Stockmarkets embrace Donald Trump vision
Global sharemarkets roared back and bond markets were sold off as investors embraced Donald Trump’s vision for the US.
Global share markets roared back to life while government bond markets were heavily sold off as investors embraced US President Donald Trump’s vision to reinvigorate the world’s biggest economy.
But analysts warned of significant risks to the outlook for growth in the Asian region that could add to the case for further interest rate cuts in Australia next year.
Australia’s benchmark S&P/ASX 200 share index surged 3.3 per cent to 5328.8 points — its biggest one-day rise in five years — amid massive gains in the technology, materials, healthcare, financials and energy sectors — adding close to $50 billion in market capitalisation.
The S&P/ASX 200 fell as much as 4.9 per cent to a four-month low of 5052.1 a day earlier as Trump’s shock US election victory became clear. At its low, the share index was 10 per cent below its August peak.
Benchmark 10-year Australian Commonwealth Government bond yields jumped 28 basis points to a six-month high of 2.5 per cent amid a similar sell-off in the US Treasury bond market due to Trump’s tax and spending plans and expectations that his trade and fiscal policies will drive up inflation.
The Australian dollar bounced from US75.80c to US76.80c as safe-haven currencies including the Japanese yen and the Swiss franc pared all of their gains after Trump’s victory speech. Spot gold dived from $US1337 an ounce to $US1270 before bouncing to $US1288. Elsewhere in Asia, Japan’s Nikkei 225 share index surged 6.7 per cent as exporters benefited from the pullback in the yen. China’s Shanghai Composite crept up 1.4 per cent.
Copper — which is regarded as a barometer for industrial production globally — was up 4 per cent in Asia, taking total gains to 12 per cent this week.

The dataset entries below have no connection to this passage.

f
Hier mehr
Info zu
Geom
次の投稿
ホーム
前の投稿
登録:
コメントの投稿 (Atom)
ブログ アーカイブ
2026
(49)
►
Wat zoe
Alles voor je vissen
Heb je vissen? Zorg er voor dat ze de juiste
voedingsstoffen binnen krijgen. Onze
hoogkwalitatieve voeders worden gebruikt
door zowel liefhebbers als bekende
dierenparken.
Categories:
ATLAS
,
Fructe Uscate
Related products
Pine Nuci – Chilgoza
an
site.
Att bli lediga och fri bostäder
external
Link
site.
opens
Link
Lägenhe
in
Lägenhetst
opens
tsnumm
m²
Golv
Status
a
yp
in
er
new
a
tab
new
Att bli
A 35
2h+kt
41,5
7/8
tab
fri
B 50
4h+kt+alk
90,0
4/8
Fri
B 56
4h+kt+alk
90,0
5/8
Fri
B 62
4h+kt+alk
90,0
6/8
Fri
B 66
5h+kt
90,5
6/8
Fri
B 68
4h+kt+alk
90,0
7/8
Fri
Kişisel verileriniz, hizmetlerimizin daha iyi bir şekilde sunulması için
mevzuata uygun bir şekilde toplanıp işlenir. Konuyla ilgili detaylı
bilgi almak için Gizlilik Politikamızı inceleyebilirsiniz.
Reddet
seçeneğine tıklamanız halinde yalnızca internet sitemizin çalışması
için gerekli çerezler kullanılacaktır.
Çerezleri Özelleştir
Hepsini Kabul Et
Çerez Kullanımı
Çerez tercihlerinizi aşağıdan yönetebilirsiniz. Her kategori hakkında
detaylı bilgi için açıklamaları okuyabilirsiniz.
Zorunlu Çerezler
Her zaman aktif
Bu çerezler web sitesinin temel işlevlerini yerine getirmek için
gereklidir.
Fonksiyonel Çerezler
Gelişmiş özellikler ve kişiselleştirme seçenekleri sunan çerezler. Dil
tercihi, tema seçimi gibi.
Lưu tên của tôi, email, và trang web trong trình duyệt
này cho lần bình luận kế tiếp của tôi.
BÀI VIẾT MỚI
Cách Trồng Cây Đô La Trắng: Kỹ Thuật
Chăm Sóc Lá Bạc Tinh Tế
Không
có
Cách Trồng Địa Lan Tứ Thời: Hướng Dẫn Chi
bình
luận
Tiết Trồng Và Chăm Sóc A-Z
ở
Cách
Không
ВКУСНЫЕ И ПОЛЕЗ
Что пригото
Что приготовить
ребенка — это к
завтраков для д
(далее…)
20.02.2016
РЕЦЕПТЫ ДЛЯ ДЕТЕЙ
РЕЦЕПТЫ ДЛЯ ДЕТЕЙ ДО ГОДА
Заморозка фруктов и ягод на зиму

While the implied probability of an interest-rate cut by the Reserve Bank of Australia next year fell back below 30 per cent after spiking above 40 per cent the day before, economists warned that Trump’s policies added to the case for more interest rate cuts from Australia’s central bank, while also highlighting the need for fiscal repair in case greater spending is needed in the event of an economic downturn.
“While better US growth resulting from tax cuts or infrastructure spending has limited spill-over effects for the rest of the world, a US policy-induced trade shock will be negative for global growth,” JP Morgan Australia chief economist Sally Auld said.
“We think this underscores the risk that rates are likely to go lower in Australia because domestic growth needs to be stronger to provide an offset to external shocks, should they occur”.
A potential positive for Australia from a Trump Presidency could be stronger demand for commodities, as a result of US infrastructure spending. Still, JP Morgan’s Ms Auld cautioned that those policies would have a tough time being approved. Moreover the dynamics in the Chinese housing market and infrastructure spending will likely be a more important driver for iron ore and coal — Australia’s two largest exports — than US infrastructure spending. US steel production is less than 25 per cent of Chinese steel production, and the majority of US steel production is derived from scrap steel rather than iron ore, with most of this likely to be internally sourced.
However, the detail of Trump’s fiscal expansion matters for Australia, as infrastructure spending that lifts US economic growth should help emerging markets and commodities.
The RBA has estimated that on a final demand or value-added basis, the US is Australia’s largest export partner, given how much of US transformed imports from Asia start with Australia’s raw materials.
“This should be positive for the commodity story, but we hesitate from placing too much emphasis on this dynamic given the risk of protectionist leanings which blunt the infrastructure spill-overs to trade and the lags on infrastructure being too long to be material to the growth outlook near-term,” J.P. Morgan’s Ms Auld said.
HSBC Australia chief economist Paul Bloxham agreed that the threat of reduced global trade stemming from Trump’s protectionist policies was a risk to Australia’s economic outlook, although weaker Asian exports could mean more policy support for infrastructure investment, particularly in China, thereby holding up demand for hard commodities.
“What is clear is that the increased protectionism and isolationism engendered in the policy agenda is a downside risk for global trade,” HSBC’s Bloxham said.
Trump’s proposal include withdrawal from the trans-Pacific Partnership, renegotiation of the North American Free Trade Agreement and more stringent use of trade laws to protect American workers.
“Critically, Trump has also indicated that he intends to impose a 45 per cent tax on Chinese imports and to instruct the Treasury Secretary to label China a currency manipulator,” Mr Bloxham noted.
The effect on Asia could feasibly be “quite large”, given the region’s dependence on trade and particularly on exports to the US, with China bearing the brunt of Trump’s trade policy rhetoric.
“However, any move by the US to lift trade barriers against China could see the Chinese authorities respond with their own tariffs and restrictions,” Bloxham said. “China’s growth has become much less dependent on exports and more reliant on domestic demand since the global financial crisis.”
Overall, the election of Donald Trump as America’s next president meant there was an even greater imperative for Australia to improve its competitiveness, build on the China-Australia Free Trade Agreement and “recharge the fiscal cannon”, according to HSBC’s Bloxham.
“If global protectionism does rise, improved relations with major trading partners will be even more important. The China-Australia Free Trade Agreement ought to be a key priority as continued strong trade, financial and population links with China are critical to Australia’s ongoing economic growth.”